More people take part in aerobic activity for exercise rather than strength training. It's easy to understand why. Incorporating a walk into the day doesn't take much planning, and other aerobic activities like cycling, jogging, or swimming are things you already know how to do and already enjoy. Strength training isn't so familiar-and it takes extra time that has to be set aside rather than folded into your daily routine. But for less than an hour and a half of strength training a week- about 40 minutes a session-you get so much back.

We can't emphasize enough how critical , it is. Aerobic exercise, while it strengthens the heart and lungs isn't sufficient by itself to hold back sarcopenia. A study from Denmark illustrates the point beautifully: men in their late sixties who'd lifted weights regularly for years had muscle mass, similar to that of non-athletes in their twenties. But older runners and swimmers didn't, even though they trained for years, "Running and swimming did not prevent sarcopenia." says Arkansas's Dr. Evans. "Only man who did weights had the younger muscle mass."

Once you get going on a strength training program, you'll quickly see gains from your hard work. "Things are probably happening immediately at the cellular level" when you start, comments Dr. Nelson. In four weeks, you'll get stronger-you can feel yourself take out the trash or carry groceries with more ease. "In four to six weeks, you might see less pain with arthritis."

Strength training also has a synergistic quality to it. Providing not just muscle , but also the vigor that goes with being stronger. It's not surprising when you consider that it can maintain or improve an older persons ability to perform so many activities important to daily life, such as climbing stairs, walking faster, or maintaining balance when on slippery footing. That's especially important for someone who wants to continue living independently.

What's more, building muscle creates a positive cycle in people of any age. The better and stronger you feel, the more likely you are to stay active and do things you enjoy-gardening, playing tennis, and the like. The more active you are, in turn, the more you'll keep weakness at bay.
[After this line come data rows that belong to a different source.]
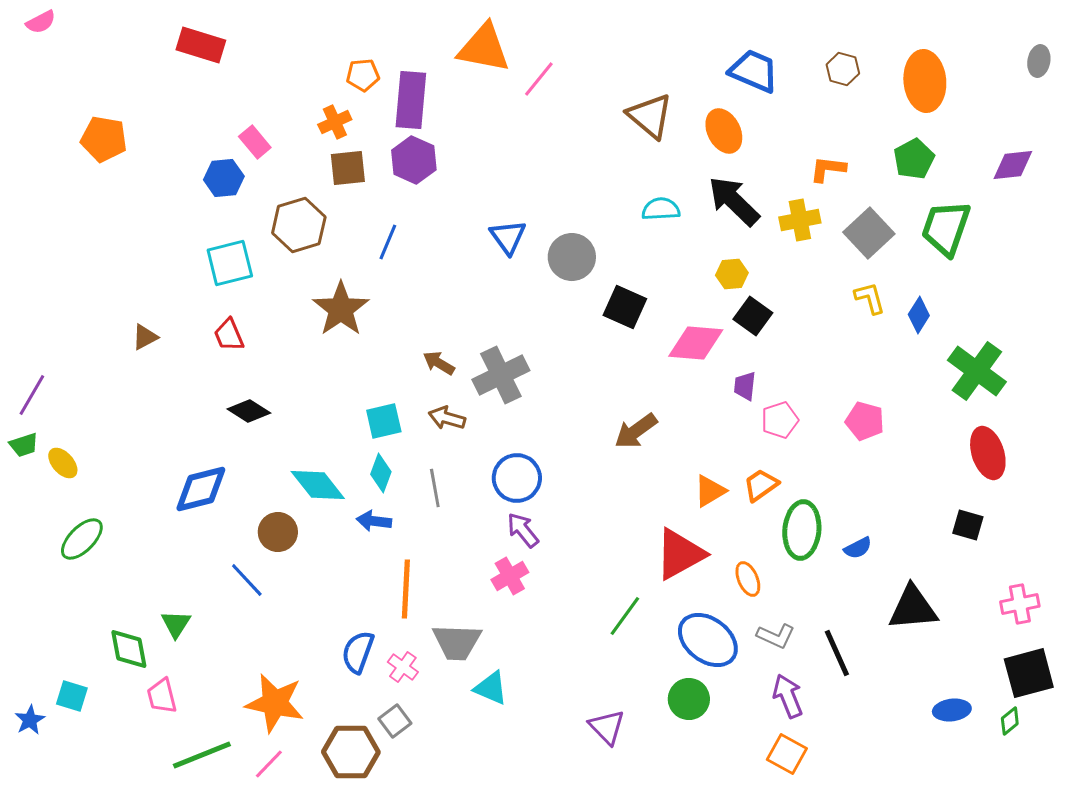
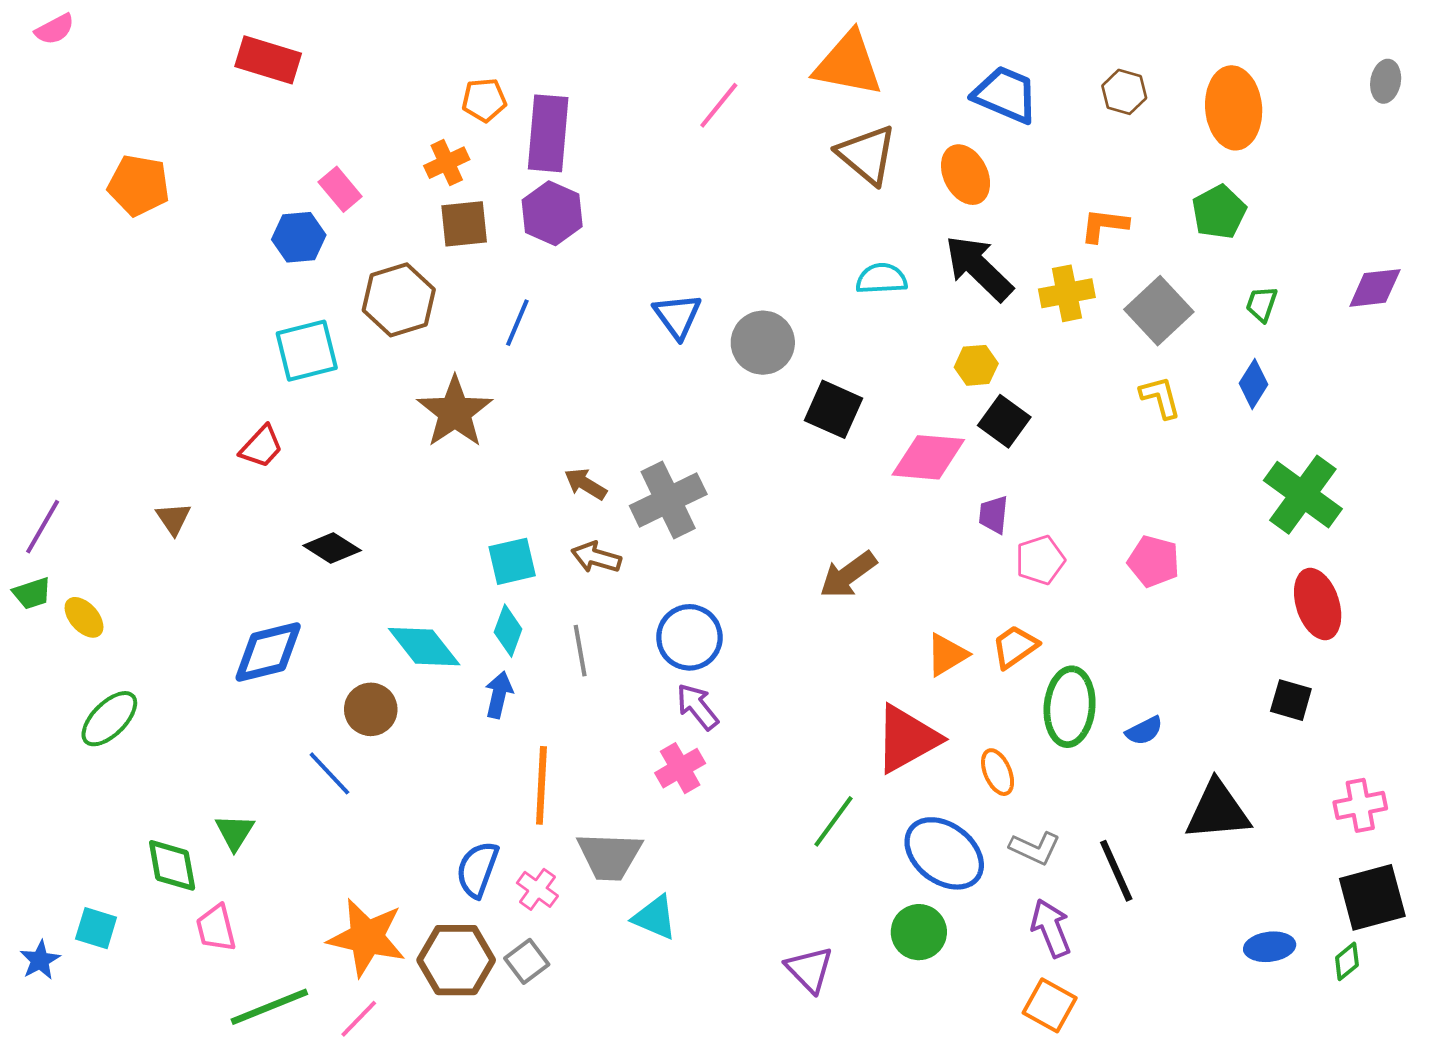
orange triangle: (484, 48) -> (848, 64), moved
purple diamond: (1013, 165) -> (1375, 288), moved
green trapezoid: (946, 228) -> (1262, 304), size x0.5
blue diamond: (919, 315) -> (1254, 384), moved
red trapezoid: (229, 335) -> (261, 447), moved, turned -114
brown triangle: (145, 337) -> (173, 519), moved, turned -36
blue arrow: (374, 521) -> (499, 695), turned 96
brown hexagon: (351, 752) -> (456, 960), moved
But preserving your muscle mass is about more than just keeping up a particular level of fitness. It can also impact your ability to withstand disease. When you're sick, the body burns protein faster than usual, pulling protein components from the muscles and delivering them to the immune system, liver, and other organs to use in healing wounds, building antibodies and white blood cells needed to fight illness. If the muscle protein "reservoir" has already been depleted by sarcopenia there's that much less ammunition available.

If you fear you are not in good enough health to strength train, rest assured that it's perfectly safe, even for people with conditions like arthritis or heart disease. You should always get a doctor's OK before beginning any exercise.